Work request: Take the data below. Output it exactly from its first line through the line containing "The width and".

(Beginning of Provided data)

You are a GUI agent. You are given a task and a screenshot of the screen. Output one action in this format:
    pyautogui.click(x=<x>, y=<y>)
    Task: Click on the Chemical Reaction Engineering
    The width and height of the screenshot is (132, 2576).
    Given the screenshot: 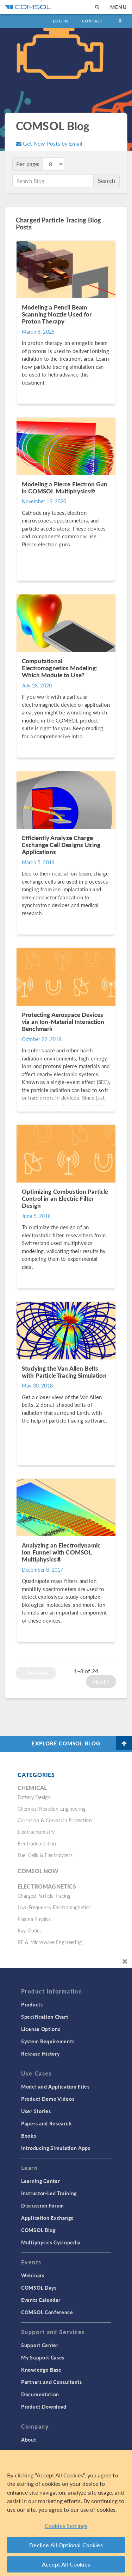 What is the action you would take?
    pyautogui.click(x=52, y=1808)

(End of Provided data)

Exercise output:
You are a GUI agent. You are given a task and a screenshot of the screen. Output one action in this format:
    pyautogui.click(x=<x>, y=<y>)
    Task: Click on the Chemical Reaction Engineering
    The width and height of the screenshot is (132, 2576).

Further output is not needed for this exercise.